Benoît Laine

Benoît Laine est titulaire d’une maîtrise en économétrie (Université de Toulouse I&III, 1999) et a également obtenu un DEA en économie et statistiques (ULB et Université de Toulouse I&III, 2000).

Son expérience professionnelle se décline en quatre temps. De 2000 à 2004, il a été assistant au département de mathématiques de l’ULB où il a combiné enseignement (statistiques, économétrie, mathématiques), recherche (méthodes statistiques) et consultance (conseil en statistiques). Entre 2004 et 2006, il a travaillé chez AXA Belgium dans l’équipe actuarielle Corporate. Puis il a travaillé de 2006 à 2008 pour le groupe Fortis au sein du département « Risk Performance ». Enfin, de 2008 à 2015, il a été responsable de la cellule « Méthodes et Statistiques » de l’Institut bruxellois de statistique et d’analyse. À ce titre il a participé activement, pour la Région de Bruxelles-Capitale, aux développements du modèle Hermreg.

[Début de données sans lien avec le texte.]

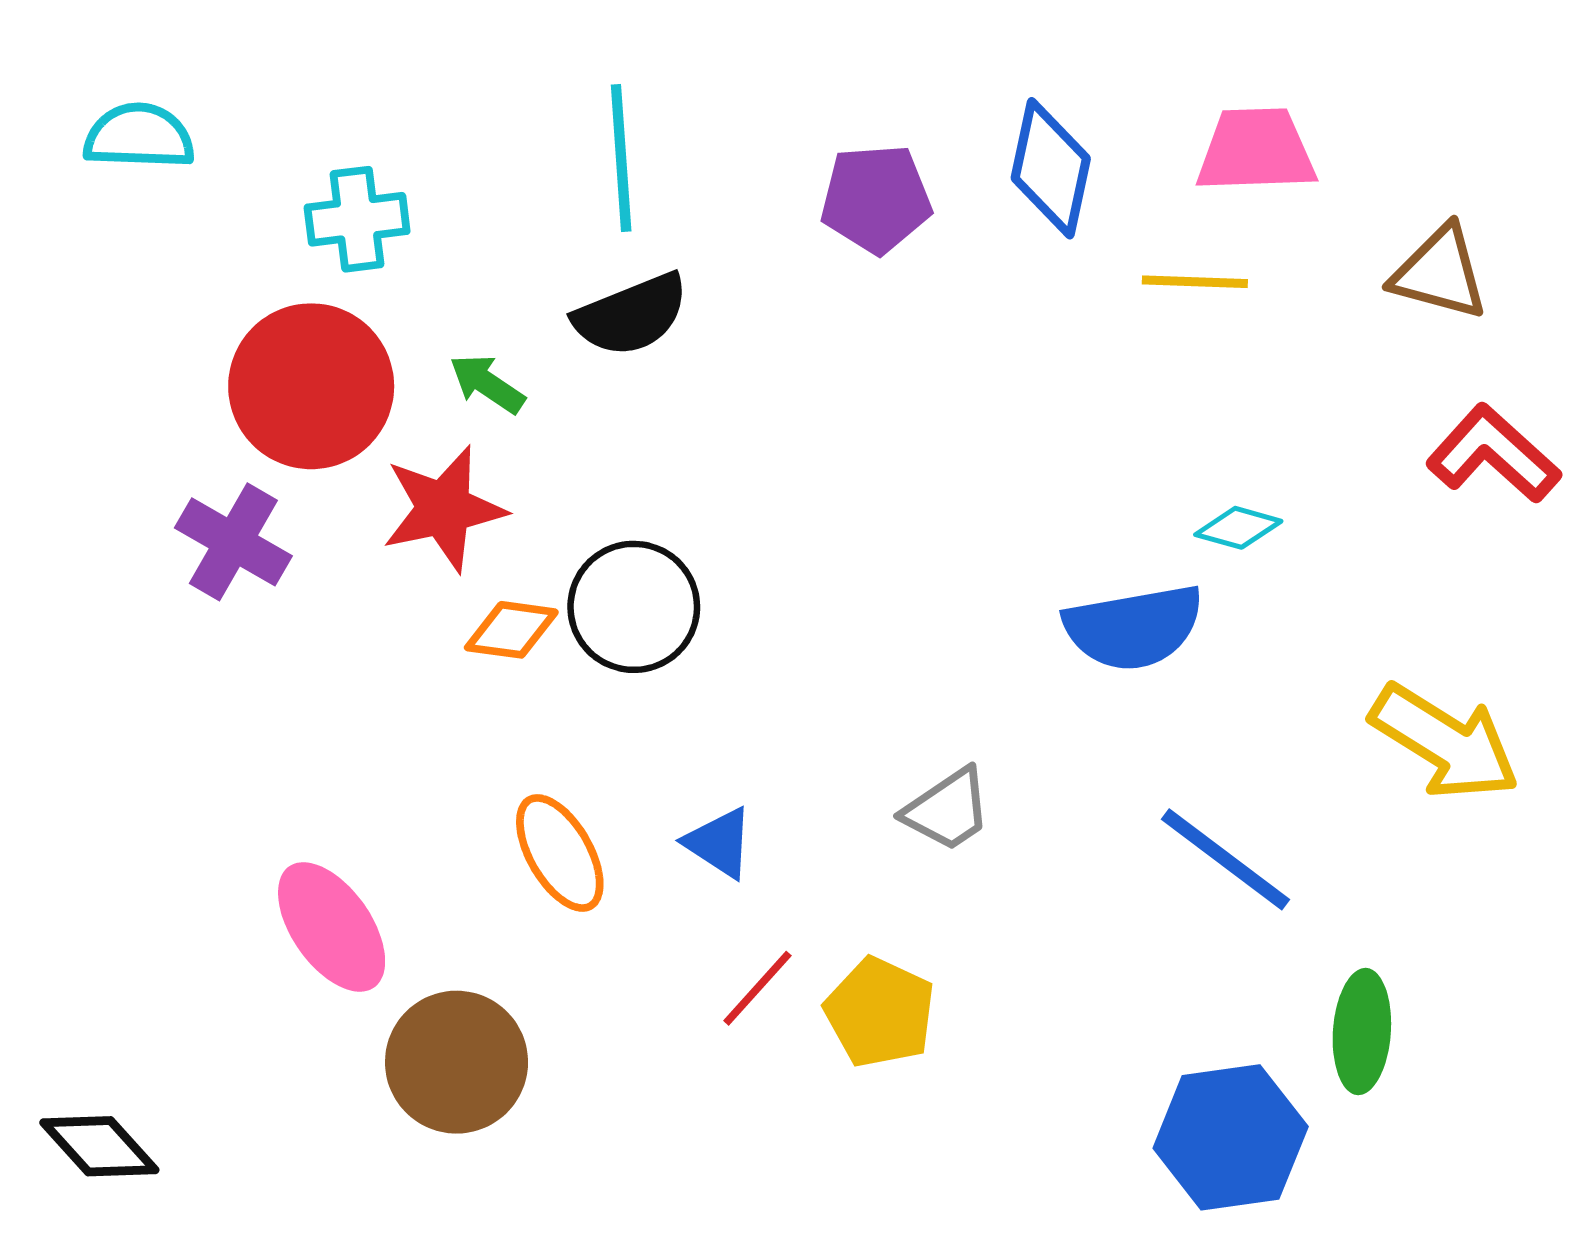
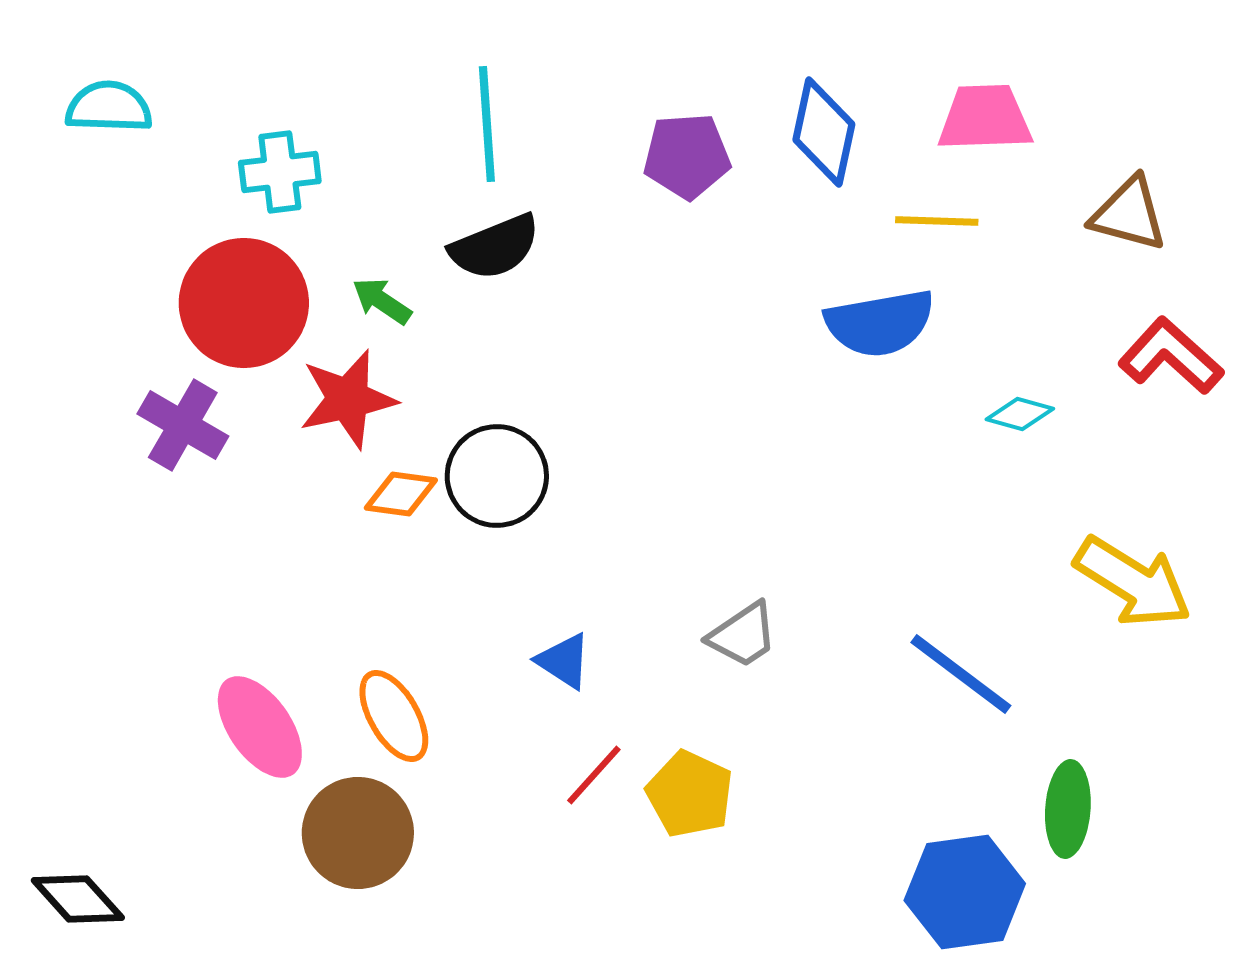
cyan diamond: (1238, 528) -> (1020, 414), moved
blue semicircle: (1134, 627) -> (880, 323), moved
orange ellipse: (560, 853) -> (394, 716), moved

Au sein du BFP, Benoît Laine est chargé d’étudier les déterminants de la demande de transport à long terme et les caractéristiques des déplacements de personnes avec un focus particulier sur les déplacements domicile-travail.

 

Coordonnées

Equipes

  • Energie et transport
  • Tax Expenditure and the Cost of Labour Taxation - An application to company car taxation

    Les dépenses fiscales à l’impôt des personnes physiques liées au transport représentaient en 2012 environ 1,9 milliard d’euros, dont 1,5 milliard imputable au régime des voitures de société. Ce dernier montant correspond à 4,3 % des recettes de l’impôt sur les personnes physiques. La perte de bien être sur le marché des transports occasionnée par une subvention d’une telle importance a déjà été mise en évidence dans une précédente étude (Laine et Van Steenbergen, 2016a). Dans cette étude, nous abordons le régime fiscal des voitures de société dans un contexte plus large. Nous étudions les coûts sociétaux liés à la levée d’un euro supplémentaire au travers de l’impôt des personnes physiques, compte tenu des distorsions occasionnées sur les différents marchés concernés directement ou indirectement par cet impôt. Nous nous intéressons plus spécifiquement au marché du travail et au marché du transport.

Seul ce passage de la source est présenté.